Information-driven tokenisation is a method that discretizes data using explicit information-theoretic criteria for optimal fidelity and compression.
It employs rate–distortion and mutual information objectives to balance semantic alignment, data compression, and encoding efficiency.
Key techniques include vector, residual, and product quantization alongside adaptive, semantic approaches to enhance downstream tasks like translation and video compression.

Information-driven tokenization is a paradigm in which the discretization of data—text, audio, images, or video—into tokens is governed by explicit information-theoretic criteria. Unlike traditional heuristic methods such as Byte Pair Encoding (BPE) or WordPiece, which rely on surface frequency or static heuristics, information-driven approaches balance fidelity, semantic alignment, and compression by optimizing objectives such as entropy, mutual information, or rate–distortion. This class of tokenization underpins advances across language modeling, data compression, semantic understanding, and multimodal systems, and forms the connective interface between raw signals and high-level machine learning architectures.

1. Formal Frameworks and Objectives

Information-driven tokenization operationalizes token learning by minimizing a trade-off between informativeness and compression, formalized either through rate–distortion theory or mutual information maximization. Two canonical formulations are widely used (Jia et al., 18 Feb 2025):

Rate–Distortion Objective:

$\min_{Enc,\,Q,\,Dec} D + \lambda R,$

where $D = \mathbb{E}_X[\| X - Dec(C_{Q}(Enc(X)))\|^2_2]$ (expected reconstruction error), $R = H(Q(Enc(X)))$ (entropy of token distribution), and $\lambda$ controls the fidelity–compression trade-off.

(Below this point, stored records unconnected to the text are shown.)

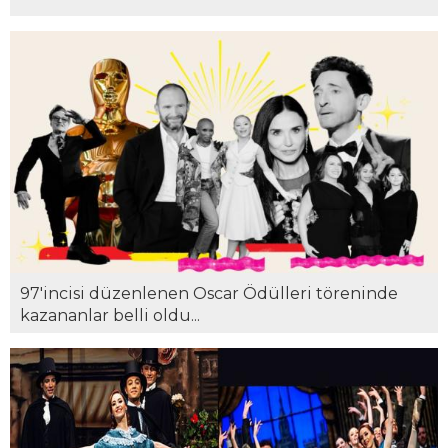
97'incisi düzenlenen Oscar Ödülleri töreninde
kazananlar belli oldu...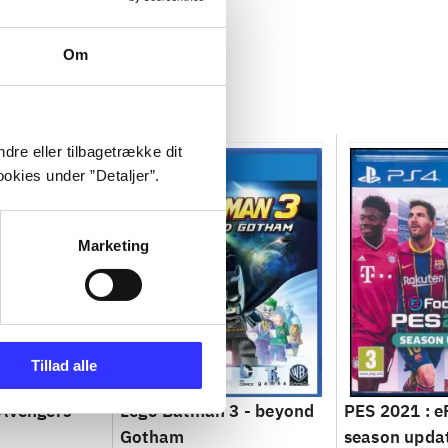
Om
dre eller tilbagetrække dit
okies under ”Detaljer”.
Marketing
Tillad alle
 Avengers
Lego Batman 3 - beyond
PES 2021 : eF
Gotham
season upda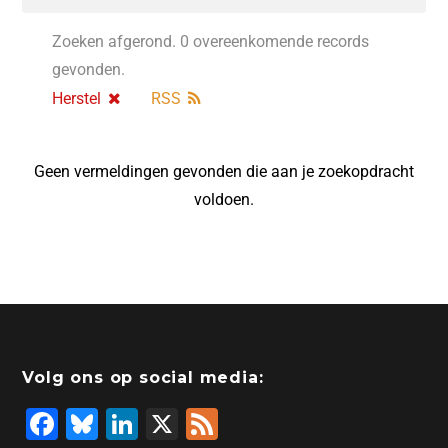
Zoeken afgerond. 0 overeenkomende records
gevonden.
Herstel
RSS
Geen vermeldingen gevonden die aan je zoekopdracht
voldoen.
Volg ons op social media:
F
Bl
Li
X
F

Mutual Information Objective:

$\max_{Enc,\,Q} I(X; T) \quad \text{s.t.}\ H(T) \le R_{max},$

with $T = Q(Enc(X))$ and $I(X;T) = H(T) - H(T|X)$ representing mutual information between input and tokens.

The design includes three tightly coupled modules: encoding (feature extraction), quantization (discretization), and supervision (reconstruction or predictive loss), jointly trained to optimize information metrics (Jia et al., 18 Feb 2025).

2. Algorithmic Mechanisms and Variants

The survey of discrete tokenization mechanisms (Jia et al., 18 Feb 2025) identifies several principal approaches, each differing in encoder architecture and quantization strategy:

Vector Quantization (VQ): Assign continuous encoder outputs to learned centroids, with straight-through gradient estimators and commitment loss. VQ-VAE and VQ-GAN exemplify this pattern.
Residual Quantization (RQ): Quantize residuals iteratively across multiple stages, reducing overall distortion and allowing hierarchical information partitioning.
Product Quantization (PQ): Decompose latent vectors into orthogonal groups, quantizing each with a separate codebook for efficient representation.
Lookup-Free Scalar Quantization (FSQ/LFQ): Quantize low-dimensional projections via rounding or sign mapping, producing large implicit codebooks without explicit storage.
Supervision: Decoders reconstruct (or predict) the input, with losses that can combine reconstruction, commitment, and entropy regularization terms.

Algorithmic sketch (from (Jia et al., 18 Feb 2025)):

Input: x
z ← Enc(x)
// Quantization
For each zᵢ:
    jᵢ ← argmin_k ||zᵢ - C[k]||²
    tᵢ ← C[jᵢ]
// Reconstruction
x̂ ← Dec({tᵢ})
Compute L = ||x - x̂||² + β L_cmt − λ H({jᵢ})
Backpropagate via STE

3. Tokenization Guided by Source Information Content

Information-theoretic metrics, such as entropy and surprisal, enable adaptive or locally optimal tokenization (Zouhar et al., 2023, Ye et al., 18 Dec 2025, Goriely et al., 23 Jun 2025):

Shannon & Rényi Entropy: The average information content of token distributions $H = -\sum p_i \log p_i$ , and the generalized Rényi entropy $H_\alpha(P) = \frac{1}{1-\alpha} \log(\sum p_i^\alpha)$ , are used to define channel efficiency and guide vocabulary selection. Maximizing channel efficiency $E_\alpha = H_\alpha(P)/\log V$ (with $\alpha \approx 2.5$ ) yields strong prediction of downstream BLEU scores in machine translation (Zouhar et al., 2023).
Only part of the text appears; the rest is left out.